# Kongs



## ruckusluvr (Oct 28, 2009)

What do you all like to put in your dog's Kongs?
My guys like peanut butter!
Sometimes they get left overs in their kongs.


----------



## malluver1005 (Nov 15, 2009)

Sometimes, not always though, I put these grain free little treats in his kong. I make him work for his food. Gets his brain going too. I do this once a week or sometimes I don't do it at all. I don't like to give him too many though... :smile:


----------



## plight (Nov 12, 2009)

I stuff anything I feed Earl (that will fit) in a Kong. I haven't transitioned to prey model feeding yet, so I stuff the Bil-Jac frozen I am currently feeding in the Kong. If you freeze it, the Kong lasts longer and keeps the pups busy and happy! Kongcicles!...Yummy


----------



## t0nnn (Apr 1, 2009)

I freeze yogurt inside it sometimes


----------



## jdatwood (Apr 13, 2009)

My dogs have never liked Kongs... I know they're supposed to be great but they just didn't fit into our routine.


----------



## RawFedDogs (Jun 16, 2008)

jdatwood said:


> My dogs have never liked Kongs... I know they're supposed to be great but they just didn't fit into our routine.

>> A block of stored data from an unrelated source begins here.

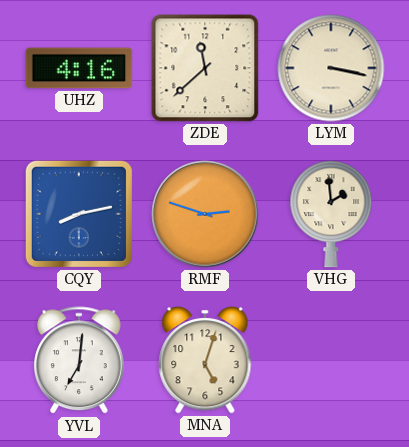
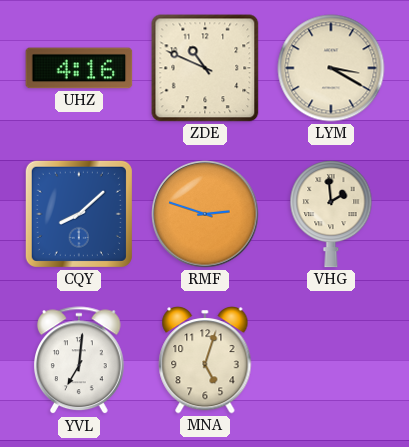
ZDE: 11:38 -> 10:49
LYM: 3:17 -> 3:20
CQY: 8:13 -> 8:08
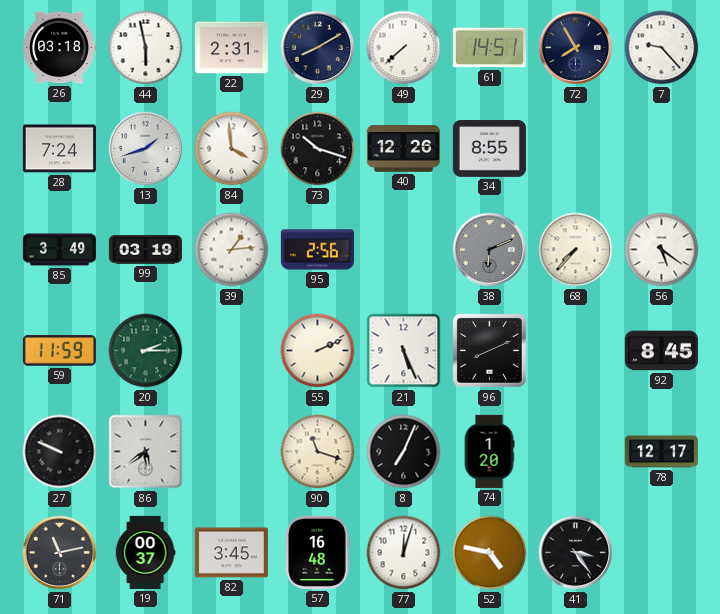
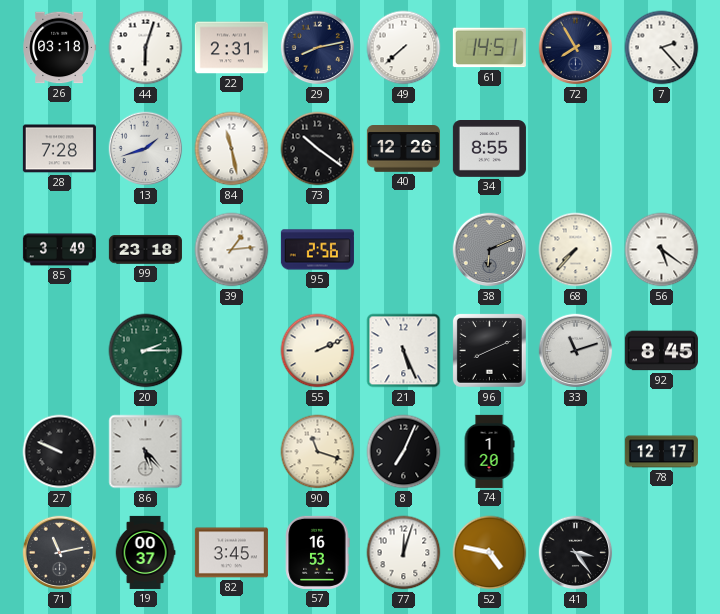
44: 5:58 -> 6:03
29: 8:10 -> 8:13
7: 9:23 -> 2:23
28: 7:24 -> 7:28
84: 3:59 -> 11:28
73: 10:18 -> 10:21
99: 03:19 -> 23:18
59: 11:59 -> none
33: none -> 11:12
86: 5:39 -> 5:23
57: 16:48 -> 16:53
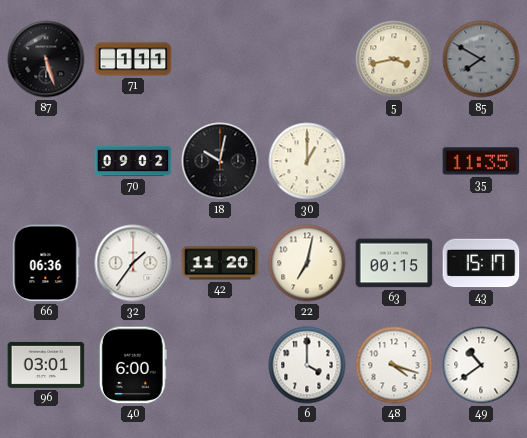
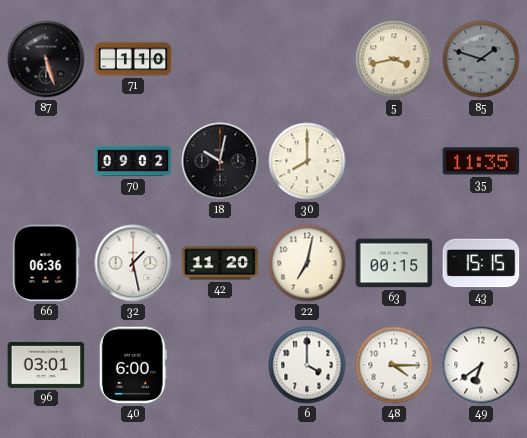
71: 1:11 -> 1:10
85: 7:50 -> 1:48
30: 1:00 -> 8:00
32: 1:36 -> 1:28
43: 15:17 -> 15:15
48: 4:18 -> 4:15
49: 10:39 -> 6:39
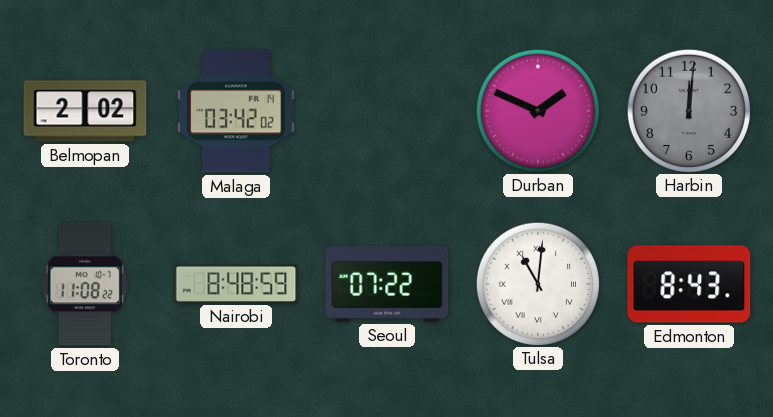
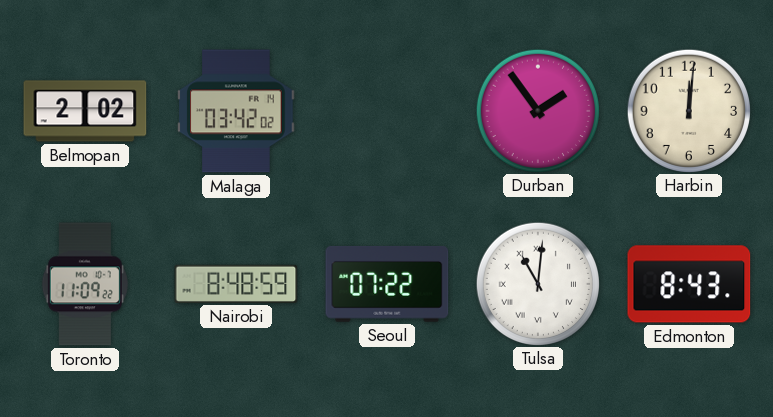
Durban: 1:49 -> 1:54
Harbin dial: grey -> cream
Toronto: 11:08 -> 11:09
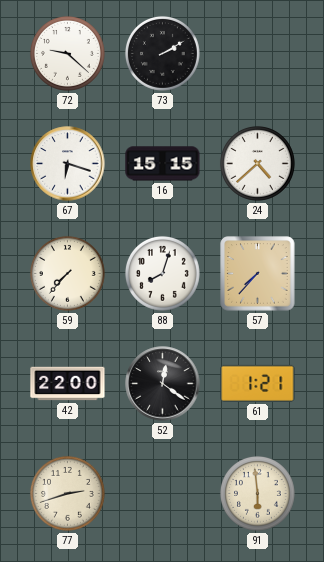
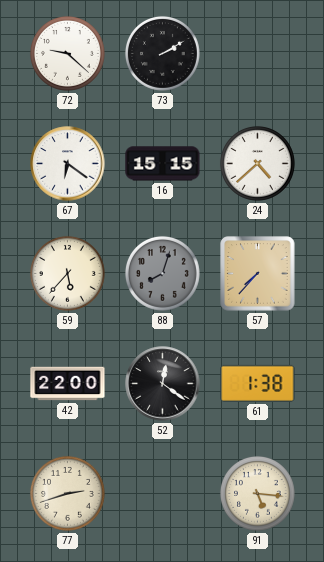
67: 6:18 -> 6:21
59: 7:37 -> 5:37
88 dial: white -> grey
61: 1:21 -> 1:38
91: 5:59 -> 5:16
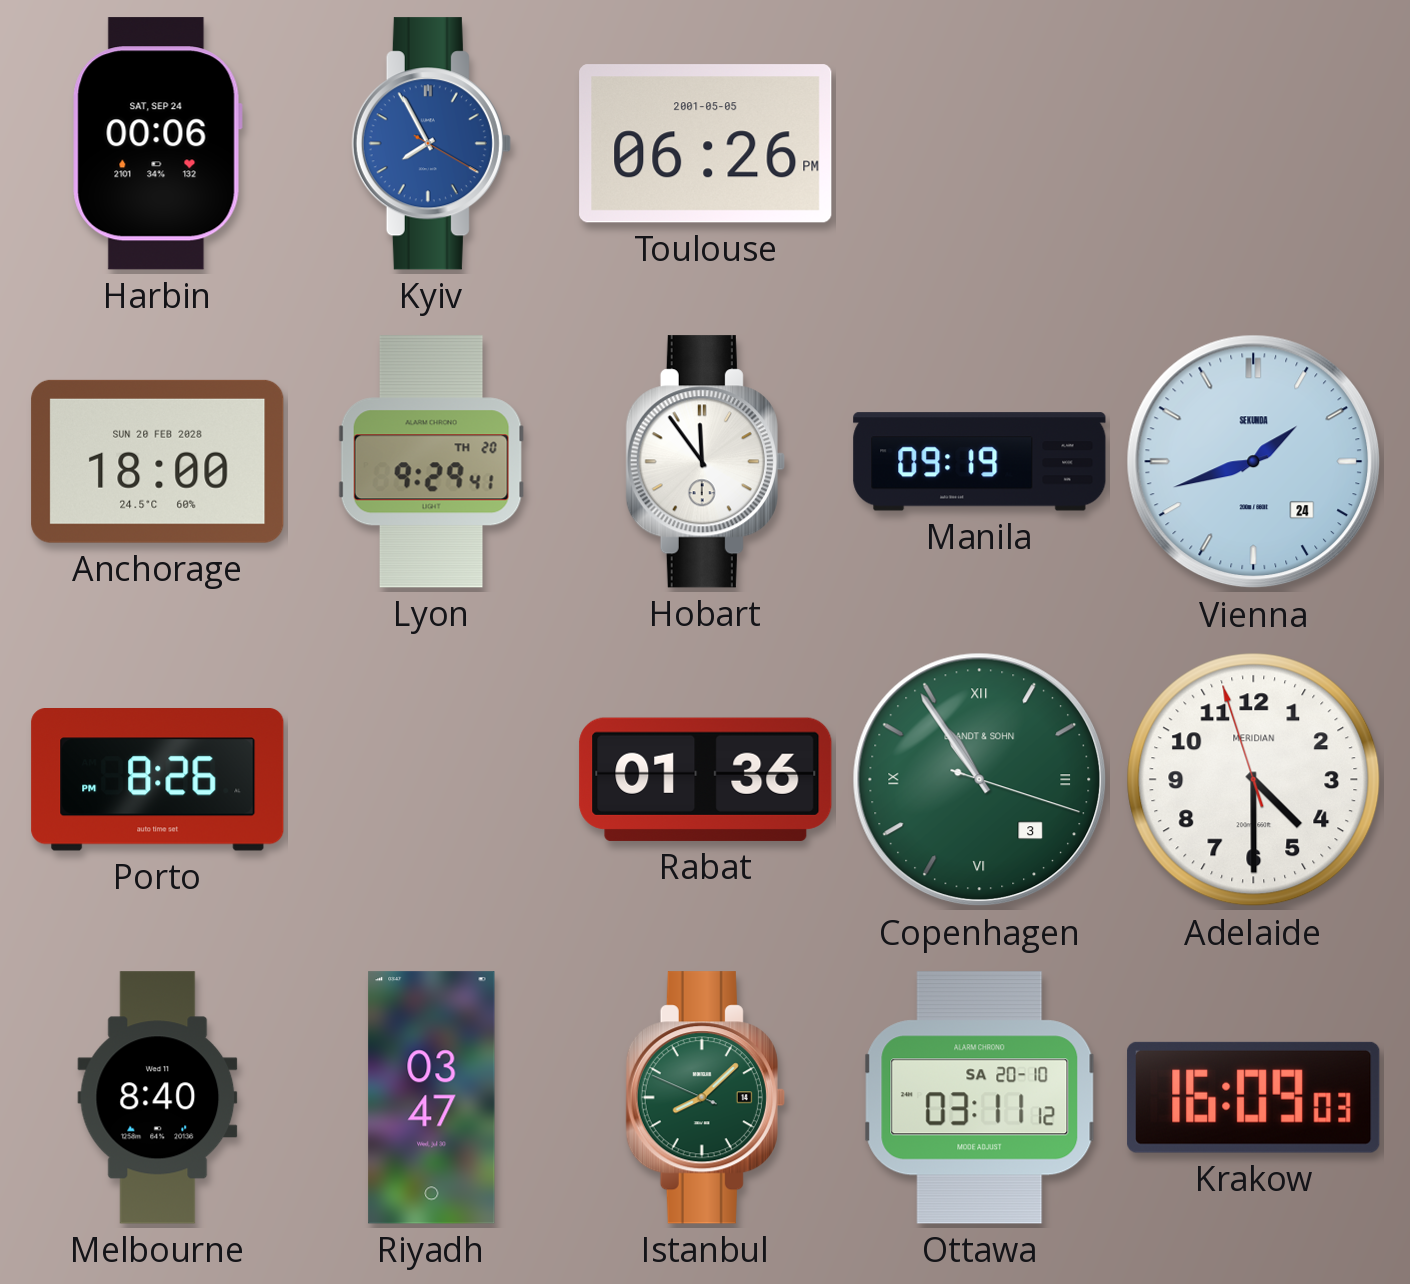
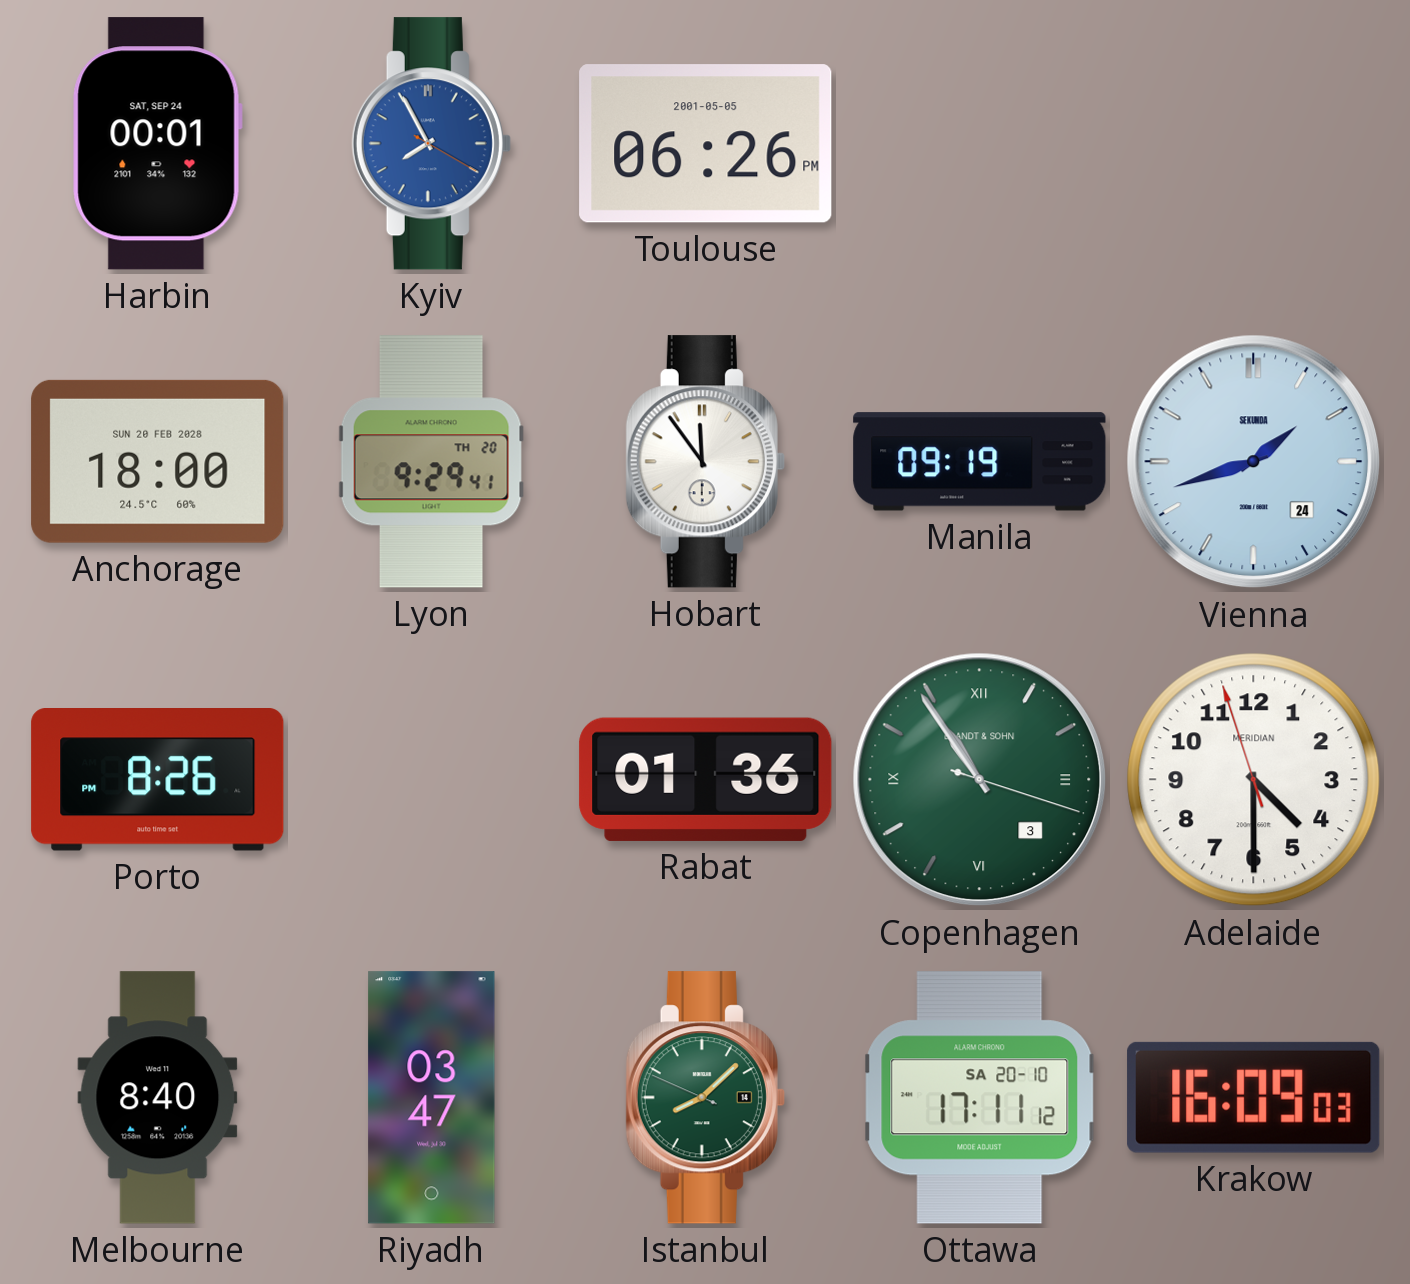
Harbin: 00:06 -> 00:01
Ottawa: 03:11 -> 17:11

Put good tasting stuf inside and they'll go wild over them. I've used peanut butter and cheesewhiz. I've also crammed one full of hot dog.


----------



## jdatwood (Apr 13, 2009)

RawFedDogs said:


> Put good tasting stuf inside and they'll go wild over them. I've used peanut butter and cheesewhiz. I've also crammed one full of hot dog.


I've tried... although not any time recent. Over a year ago


----------



## SuZQuzie (Nov 26, 2009)

Usually peanut butter. :smile: I have done raw honey and yogurt, too, though.


----------



## malluver1005 (Nov 15, 2009)

SuZQuzie said:


> Usually peanut butter. :smile: I have done raw honey and yogurt, too, though.


Sounds yummy...!! :smile:

Makes me wanna go out and get some ice cream...!!


----------



## tom e (Oct 7, 2009)

My dog loves his kong, with or without treats! He throws it and chases it himself all over the house! I think he likes it so much because of it's strange shape that causes it to bounce in unpredictable directions as opposed to his ball.


----------



## JoeCo (Jul 21, 2009)

I usually fill the Kong with raw ground beef, chicken or turkey. But my dogs favorite is liver. I freeze it overnight, it keeps him busy for an hour or so.

I used to give him bully sticks but once he mastered them they only lasted for 15 minutes. At $2.50 a piece it has getting very expensive. With the frozen raw meat in the Kong it lasts longer and is far cheaper.


----------



## rannmiller (Jun 27, 2008)

that is a brilliant idea! thanks!


----------



## Todd (Jan 13, 2010)

Here are some cool kong recipes i found;

Other Tasty Kong Recipes To Try
The following Kong stuffings are made with one or more human food ingredients:

CHEESY ELVIS: Combine a ripe banana, 3 spoonfuls of peanut butter, and a slice of cheese. Mix until blended well. Fill the Kong and freeze.

MONSTER MASH: Instant mashed potatoes (without the salt) -- or leftover mashed potatoes from dinner -- mixed with crushed dog biscuits.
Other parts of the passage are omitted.